En effet, le Mali connait depuis quelques années, un essor considérable dans le domaine des nouvelles technologies de l’information et de la communication. Ce développement a fortement impacté la vie des citoyens à travers l’avènement de l’économie numérique, le partage de tous azimuts de l’information, des données électroniques et l’accès au savoir.

Pour faire face au péril informatique et ses implications néfastes sur nos sociétés, explique Mr haidara, le Mali a créé en 2013 une autorité indépendante dénommée APDP (Autaurité de protection des données personnelles) afin d’assurer à toute personne physique ou morale ; publique ou privé ; la protection de ses données à caractère personnel, sans distinction de race, d’origine, de couleur, de sexe, de langue, de religion, de fortune, de naissance, d’opinion, de nationalité ou autre. « L’installation, le 19 août 2015 de cette instance (APDP Ndlr), confirme davantage la ferme volonté des plus hautes autorités du pays tendant à conformer l’état de droit au Mali, socle de la démocratie », ajoute-t-il.

L’APDP se dresse, selon Mr Haidara, non seulement contre les violentions inhérentes au secret des renseignements personnels, mais aussi révèle un confort supplémentaire qui fortifie le dispositif national mis en place contre toute forme de transgression relative à la communication électronique.

Le président de l’APDP ajoutera aussi que sa structure, est un instrument de veille au respect de la confidentialité des données informatiques et de promotion des droits y affèrant à travers l’éducation pour tous au numérique et œuvrera inlassablement à ce que la loi en matière de protection à caractère personnel soit appliquée.

Mr Diakité, président de la CACTIC, a pour sa part soutenu que le but de cette journée est de sensibiliser les citoyens sur l’importance de la protection de leurs données personnelles, du respect de leurs libertés et droits fondamentaux, en particulier de leur vie.

Il ajoutera ensuite que cette rencontre s’inscrit dans le cadre des activités du plan d’action de son organisation qui œuvre pour la vulgarisation des TIC auprès de la jeunesse Malienne avec en son sein 12 associations.

«  En réalité, la commémoration a débuté depuis deux jours par la formation d’une trentaine de jeunes (qui ont reçu leurs attestions au cours de la cérémonie) aux techniques élémentaires de protection de données privées sur le net », informe-t-il.
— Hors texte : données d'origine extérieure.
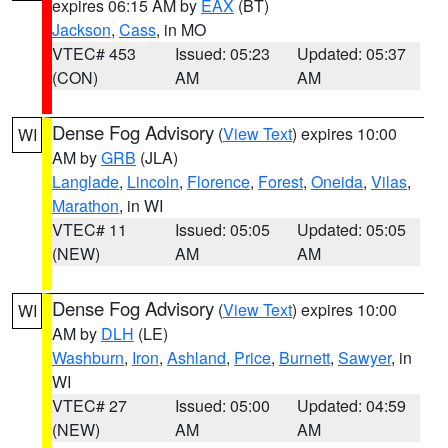
expires 06:15 AM by
EAX
(BT)
Jackson
,
Cass
, in MO
VTEC# 453
Issued: 05:23
Updated: 05:37
(CON)
AM
AM
Dense Fog Advisory
(
View Text
) expires 10:00
WI
AM by
GRB
(JLA)
Langlade
,
Lincoln
,
Florence
,
Forest
,
Oneida
,
Vilas
,
Marathon
, in WI
VTEC# 11
Issued: 05:05
Updated: 05:05
(NEW)
AM
AM
Dense Fog Advisory
(
View Text
) expires 10:00
WI
AM by
DLH
(LE)
Washburn
,
Iron
,
Ashland
,
Price
,
Burnett
,
Sawyer
, in
WI
VTEC# 27
Issued: 05:00
Updated: 04:59
(NEW)
AM
AM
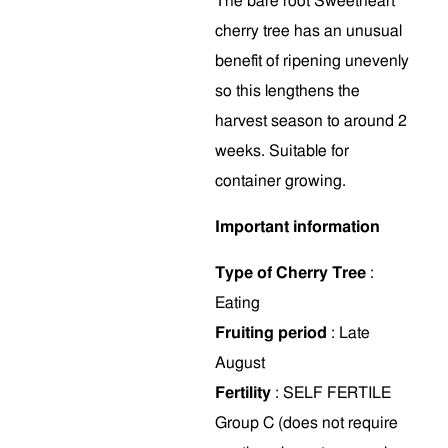
The bare root Sweetheart
cherry tree has an unusual
benefit of ripening unevenly
so this lengthens the
harvest season to around 2
weeks. Suitable for
container growing.
Important information
Type of Cherry Tree
:
Eating
Fruiting period
: Late
August
Fertility
: SELF FERTILE
Group C (does not require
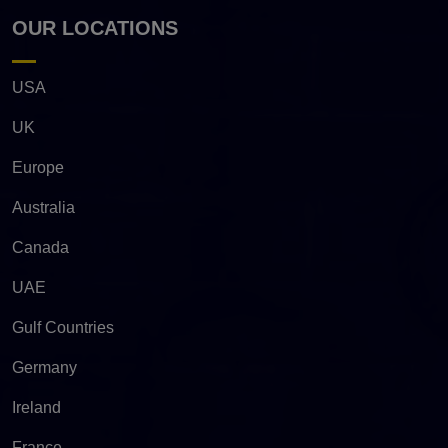
OUR LOCATIONS
USA
UK
Europe
Australia
Canada
UAE
Gulf Countries
Germany
Ireland
France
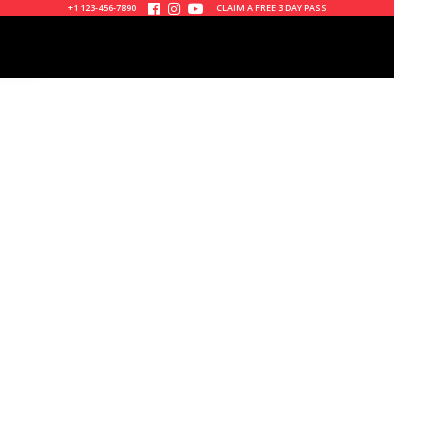
+1 123-456-7890
CLAIM A FREE 3 DAY PASS



0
Avant, Mr Diakité avait rappelé que la journée a pris forme en 2006 pour être célébrée le 28 janvier 2007 dans sa première édition en Europe, suite à la signature (28 janvier 1981) le premier instrument international juridiquement contraignant en matière de données personnelles à l’initiative du conseil de l’Europe.

Par ailleurs, les conférenciers ont entre autres souligné l’importance de protéger des données personnelles et de lutter contre la cybercriminalité. Parce que, selon eux, chaque fois que vous utilisez l’internet et le téléphone vous êtes exposé aux dangers (vous laissez des traces qui peuvent être utilisées à des fins malveillantes). Ils ont également déploré l’absence de réglementation et d’harmonisation des TIC et l’urgence pour les Etats africains de mettre en place un organisme de collecte et de traitement de l’information personnelle.